> **Exercise brief**: Which lines of the entries below run from the one holding "De wolf, politiek" to the one holding "excuus (116, 576)", inclusive? Set down exactly those lines and no others.

> **Stored records**:
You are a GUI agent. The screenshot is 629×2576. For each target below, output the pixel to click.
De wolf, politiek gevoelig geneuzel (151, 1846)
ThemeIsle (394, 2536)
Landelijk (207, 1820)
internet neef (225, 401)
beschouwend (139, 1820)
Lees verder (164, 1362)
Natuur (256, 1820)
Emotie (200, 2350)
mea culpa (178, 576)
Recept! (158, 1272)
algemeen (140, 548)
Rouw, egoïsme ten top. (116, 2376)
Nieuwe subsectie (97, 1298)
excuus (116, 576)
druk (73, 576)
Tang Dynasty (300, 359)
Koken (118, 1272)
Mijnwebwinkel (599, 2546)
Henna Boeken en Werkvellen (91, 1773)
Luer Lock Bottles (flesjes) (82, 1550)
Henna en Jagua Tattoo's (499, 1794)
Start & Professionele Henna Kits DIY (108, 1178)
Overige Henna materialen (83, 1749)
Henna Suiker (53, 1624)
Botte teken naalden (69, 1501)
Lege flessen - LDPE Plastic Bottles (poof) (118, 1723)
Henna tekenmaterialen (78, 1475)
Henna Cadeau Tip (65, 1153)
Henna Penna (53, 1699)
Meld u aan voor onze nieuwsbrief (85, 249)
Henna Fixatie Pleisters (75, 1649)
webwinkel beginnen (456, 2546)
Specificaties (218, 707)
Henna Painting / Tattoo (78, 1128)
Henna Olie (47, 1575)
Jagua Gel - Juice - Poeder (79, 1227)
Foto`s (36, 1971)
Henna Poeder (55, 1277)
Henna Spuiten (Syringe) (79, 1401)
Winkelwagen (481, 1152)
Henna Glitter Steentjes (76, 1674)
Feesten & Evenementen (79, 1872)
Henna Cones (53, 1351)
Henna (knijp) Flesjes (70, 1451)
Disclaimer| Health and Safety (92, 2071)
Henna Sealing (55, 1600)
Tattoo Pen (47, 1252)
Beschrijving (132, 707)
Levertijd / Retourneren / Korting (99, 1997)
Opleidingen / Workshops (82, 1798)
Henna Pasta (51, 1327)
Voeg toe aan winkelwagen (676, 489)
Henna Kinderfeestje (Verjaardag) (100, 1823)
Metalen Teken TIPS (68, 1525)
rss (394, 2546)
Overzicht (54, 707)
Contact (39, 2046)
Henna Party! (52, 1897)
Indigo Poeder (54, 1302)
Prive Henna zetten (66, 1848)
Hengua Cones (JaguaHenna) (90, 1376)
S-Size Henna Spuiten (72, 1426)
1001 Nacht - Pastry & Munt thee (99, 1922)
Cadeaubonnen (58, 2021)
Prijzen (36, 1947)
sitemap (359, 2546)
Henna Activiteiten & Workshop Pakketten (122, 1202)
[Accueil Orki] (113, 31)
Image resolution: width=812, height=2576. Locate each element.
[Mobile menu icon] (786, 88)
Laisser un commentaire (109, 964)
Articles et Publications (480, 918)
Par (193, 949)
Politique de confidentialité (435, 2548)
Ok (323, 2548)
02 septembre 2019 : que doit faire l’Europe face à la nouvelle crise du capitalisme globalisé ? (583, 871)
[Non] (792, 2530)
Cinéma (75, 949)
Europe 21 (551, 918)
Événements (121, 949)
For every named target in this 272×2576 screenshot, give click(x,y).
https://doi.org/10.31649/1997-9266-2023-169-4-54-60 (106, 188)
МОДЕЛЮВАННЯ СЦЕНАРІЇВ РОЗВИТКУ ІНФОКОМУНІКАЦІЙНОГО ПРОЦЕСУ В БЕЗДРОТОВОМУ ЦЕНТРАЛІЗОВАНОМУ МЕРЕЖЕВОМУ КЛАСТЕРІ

> **Task result**:
De wolf, politiek gevoelig geneuzel (151, 1846)
ThemeIsle (394, 2536)
Landelijk (207, 1820)
internet neef (225, 401)
beschouwend (139, 1820)
Lees verder (164, 1362)
Natuur (256, 1820)
Emotie (200, 2350)
mea culpa (178, 576)
Recept! (158, 1272)
algemeen (140, 548)
Rouw, egoïsme ten top. (116, 2376)
Nieuwe subsectie (97, 1298)
excuus (116, 576)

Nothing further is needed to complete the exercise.